Lettres: Une minute de silence
Un peu partout dans le monde on a observé une ou deux minutes de silence en hommage aux victimes des attentats de Londres. Voilà qui va de soi, vu l'ampleur du drame. Cinquante-trois morts, un lourd bilan. Et voilà qu'à peu près en même temps on souligne les dix ans du génocide au Rwanda. Mais je me demande: où sont les minutes de silence en hommage aux 1,8 million de victimes du génocide, dont on connaissait le sort sans toutefois intervenir — pour ne pas dire que certains pays occidentaux sont accusés aujourd'hui non seulement de n'avoir rien fait pour stopper la catastrophe, mais, pire encore, ils l'auraient encouragé: est-ce cela le terrorisme d'État?

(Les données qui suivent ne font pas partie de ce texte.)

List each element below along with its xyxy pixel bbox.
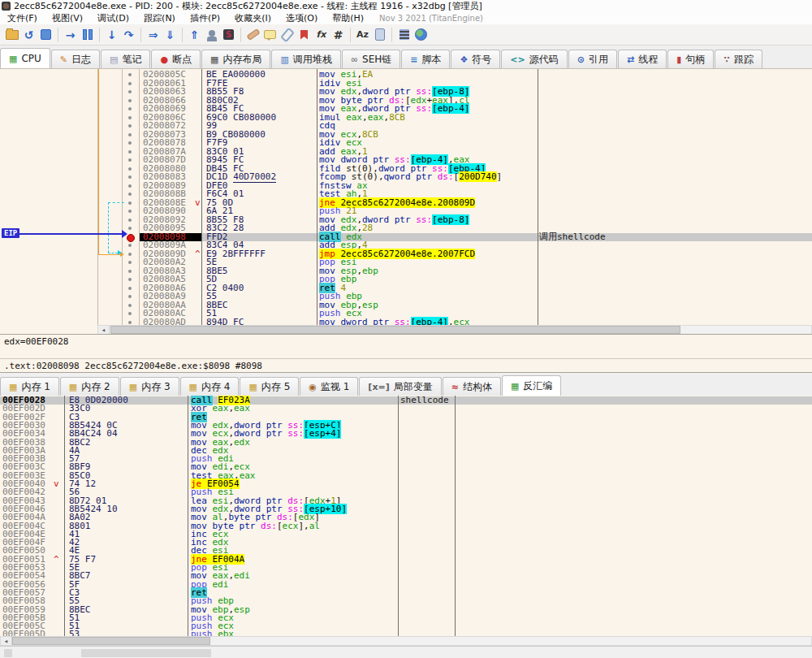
gutter-dot[interactable] bbox=[128, 227, 132, 230]
disasm-row[interactable]: 020080A38BE5mov esp,ebp bbox=[140, 267, 812, 276]
disasm-row[interactable]: 00EF005B51push ecx bbox=[0, 614, 812, 622]
menu-item-2[interactable]: 调试(D) bbox=[90, 12, 136, 24]
restart-icon[interactable]: ↺ bbox=[21, 27, 37, 42]
gutter-dot[interactable] bbox=[128, 278, 132, 281]
gutter-dot[interactable] bbox=[128, 312, 132, 315]
run-icon[interactable]: → bbox=[63, 27, 78, 42]
disasm-row[interactable]: 00EF00565Fpop edi bbox=[0, 581, 812, 589]
disasm-row[interactable]: 00EF00504Edec esi bbox=[0, 547, 812, 555]
calculator-icon[interactable] bbox=[396, 27, 412, 42]
open-file-icon[interactable] bbox=[4, 27, 19, 42]
disasm-row[interactable]: 00EF00535Epop esi bbox=[0, 564, 812, 572]
execute-till-return-icon[interactable]: ⇒ bbox=[145, 27, 161, 42]
pause-icon[interactable] bbox=[80, 27, 95, 42]
tab-12[interactable]: ▮句柄 bbox=[667, 50, 714, 68]
menu-item-0[interactable]: 文件(F) bbox=[0, 12, 45, 24]
disasm-row[interactable]: 00EF003B57push edi bbox=[0, 455, 812, 463]
disasm-row[interactable]: 020080A6C2 0400ret 4 bbox=[140, 284, 812, 293]
run-to-user-code-icon[interactable]: ⇑ bbox=[187, 27, 202, 42]
globe-icon[interactable] bbox=[413, 27, 429, 42]
gutter-dot[interactable] bbox=[128, 158, 132, 162]
step-into-icon[interactable]: ↓ bbox=[104, 27, 119, 42]
gutter-dot[interactable] bbox=[128, 253, 132, 256]
disasm-row[interactable]: 00EF00308B5424 0Cmov edx,dword ptr ss:[e… bbox=[0, 422, 812, 430]
script-phone-icon[interactable] bbox=[372, 27, 387, 42]
disasm-row[interactable]: 00EF00348B4C24 04mov ecx,dword ptr ss:[e… bbox=[0, 430, 812, 438]
disasm-row[interactable]: 020080A25Epop esi bbox=[140, 258, 812, 267]
bottom-tab-3[interactable]: ▦内存 4 bbox=[180, 377, 240, 396]
gutter-dot[interactable] bbox=[128, 295, 132, 298]
disasm-row[interactable]: 00EF002FC3ret bbox=[0, 413, 812, 422]
disasm-row[interactable]: 00EF005855push ebp bbox=[0, 597, 812, 605]
gutter-dot[interactable] bbox=[128, 193, 132, 196]
stop-icon[interactable] bbox=[38, 27, 54, 42]
disasm-row[interactable]: 0200805CBE EA000000mov esi,EA bbox=[140, 71, 812, 80]
gutter-dot[interactable] bbox=[128, 124, 132, 128]
horizontal-scrollbar[interactable]: ◂ bbox=[97, 325, 812, 334]
disasm-row[interactable]: 0200808BF6C4 01test ah,1 bbox=[140, 190, 812, 199]
gutter-dot[interactable] bbox=[128, 141, 132, 145]
scroll-left-button[interactable]: ◂ bbox=[1, 637, 12, 645]
text-icon[interactable]: Az bbox=[355, 27, 370, 42]
gutter-dot[interactable] bbox=[128, 184, 132, 188]
scroll-left-button[interactable]: ◂ bbox=[98, 326, 110, 334]
gutter-dot[interactable] bbox=[128, 150, 132, 154]
gutter-dot[interactable] bbox=[128, 90, 132, 93]
gutter-dot[interactable] bbox=[128, 167, 132, 171]
menu-item-4[interactable]: 插件(P) bbox=[183, 12, 227, 24]
gutter-dot[interactable] bbox=[128, 116, 132, 119]
tab-4[interactable]: ▦内存布局 bbox=[201, 50, 270, 68]
scylla-icon[interactable]: S bbox=[221, 27, 236, 42]
bottom-tab-2[interactable]: ▦内存 3 bbox=[120, 377, 179, 396]
gutter-dot[interactable] bbox=[128, 133, 132, 136]
disasm-row[interactable]: 00EF004256push esi bbox=[0, 488, 812, 496]
tab-1[interactable]: ✎日志 bbox=[51, 50, 100, 68]
disasm-row[interactable]: 0200809583C2 28add edx,28 bbox=[140, 224, 812, 233]
gutter-dot[interactable] bbox=[128, 210, 132, 213]
disasm-row[interactable]: 00EF004A8A02mov al,byte ptr ds:[edx] bbox=[0, 513, 812, 522]
tab-9[interactable]: <>源代码 bbox=[501, 50, 567, 68]
disasm-row[interactable]: 00EF005C51push ecx bbox=[0, 622, 812, 630]
menu-item-5[interactable]: 收藏夹(I) bbox=[227, 12, 279, 24]
hash-icon[interactable]: # bbox=[330, 27, 346, 42]
gutter-dot[interactable] bbox=[128, 73, 132, 76]
gutter-dot[interactable] bbox=[128, 270, 132, 273]
disasm-row[interactable]: 020080A955push ebp bbox=[140, 292, 812, 301]
gutter-dot[interactable] bbox=[128, 304, 132, 307]
disasm-row[interactable]: 00EF00468B5424 10mov edx,dword ptr ss:[e… bbox=[0, 505, 812, 513]
breakpoint-dot[interactable] bbox=[127, 234, 135, 242]
gutter-dot[interactable] bbox=[128, 107, 132, 110]
disasm-row[interactable]: 00EF00388BC2mov eax,edx bbox=[0, 439, 812, 447]
bottom-tab-7[interactable]: ≈结构体 bbox=[443, 377, 501, 396]
tab-5[interactable]: ▥调用堆栈 bbox=[271, 50, 340, 68]
disasm-row[interactable]: 020080AA8BECmov ebp,esp bbox=[140, 301, 812, 310]
disasm-row[interactable]: 00EF0028E8 0D020000call EF023Ashellcode bbox=[0, 396, 812, 405]
patch-icon[interactable] bbox=[245, 27, 261, 42]
disasm-row[interactable]: 00EF004E41inc ecx bbox=[0, 530, 812, 539]
dump-disassembly-panel[interactable]: 00EF0028E8 0D020000call EF023Ashellcode0… bbox=[0, 396, 812, 646]
gutter-dot[interactable] bbox=[128, 175, 132, 179]
disasm-row[interactable]: 02008073B9 CB080000mov ecx,8CB bbox=[140, 131, 812, 140]
bottom-tab-1[interactable]: ▦内存 2 bbox=[60, 377, 119, 396]
tab-3[interactable]: ●断点 bbox=[151, 50, 201, 68]
comment-icon[interactable] bbox=[262, 27, 278, 42]
bottom-tab-4[interactable]: ▦内存 5 bbox=[240, 377, 299, 396]
disasm-row[interactable]: 00EF002D33C0xor eax,eax bbox=[0, 405, 812, 413]
disasm-row[interactable]: 00EF00598BECmov ebp,esp bbox=[0, 606, 812, 614]
bottom-tab-8[interactable]: ▦反汇编 bbox=[502, 375, 561, 396]
step-out-icon[interactable]: ⇓ bbox=[162, 27, 178, 42]
gutter-dot[interactable] bbox=[128, 219, 132, 222]
step-over-icon[interactable]: ↷ bbox=[121, 27, 136, 42]
tab-10[interactable]: ⊙引用 bbox=[568, 50, 617, 68]
gutter-dot[interactable] bbox=[128, 82, 132, 85]
gutter-dot[interactable] bbox=[128, 287, 132, 290]
scrollbar-thumb[interactable] bbox=[110, 326, 680, 334]
disasm-row[interactable]: 00EF004F42inc edx bbox=[0, 539, 812, 547]
disasm-row[interactable]: 0200808Ev75 0Djne 2ecc85c6272004e8e.2008… bbox=[140, 199, 812, 208]
horizontal-scrollbar[interactable]: ◂ bbox=[0, 636, 812, 646]
function-icon[interactable]: fx bbox=[313, 27, 329, 42]
bottom-tab-5[interactable]: ◉监视 1 bbox=[300, 377, 358, 396]
disasm-row[interactable]: 0200809D^E9 2BFFFFFFjmp 2ecc85c6272004e8… bbox=[140, 250, 812, 259]
scrollbar-thumb[interactable] bbox=[12, 637, 210, 645]
tab-2[interactable]: ▤笔记 bbox=[101, 50, 150, 68]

Pour 6000 Américains morts le 11 septembre on a observé une minute de silence partout sur la planète. Ce qui fait dire à la journaliste belge Marie-France Cros que, toutes proportions gardées, on devrait observer 15 heures de silence en respect pour les victimes au Rwanda. Et où est la minute de silence en respect aux victimes de l'apartheid d'avant Mandela en Afrique du Sud; aux 50 000 morts de la guerre civile au Sierra Leone; au million de morts au Mozambique pendant la guerre d'indépendance?J'ai comme l'impression que les 53 victimes londoniennes sont plus importantes que ces millions de victimes africaines. Pourquoi? La nature du drame est pourtant similaire: dans les deux cas les crimes ont été organisés et entretenus par des groupes extrémistes. Mais comment naissent ces groupes extrémistes? Ceux qui ont organisé l'apartheid en Afrique du Sud on également financé la guerre chez leurs voisins du Mozambique pour décourager le peuple qui se battait pour l'indépendance. Il paraît aussi que certains de nos gouvernements ou encore certaines de nos multinationales occidentales ont encouragé des dictatures dans ces pays afin de garder la mainmise sur les richesses de ces sols africains. Alors quand Chirac dit que l'Afrique n'est pas prête pour la démocratie, ne serait-ce pas plutôt que nous l'empêchons d'être prête pour la démocratie en finançant des gouvernements corrompus jusqu'aux os qui retirent de nombreux avantages financiers à entretenir la discorde chez les leurs? Il ne faudrait pas oublier que l'Afrique fut à peu près toute colonisée par nos pays «riches». Rien n'est noir ou blanc, mais avouons que nous avons su tirer profit de cette mère terre afin de nous enrichir. Seul problème: on sème là-bas un désordre incontrôlable.
En attendant, je crois que beaucoup de pays du Tiers-Monde trouvent notre silence long, très long.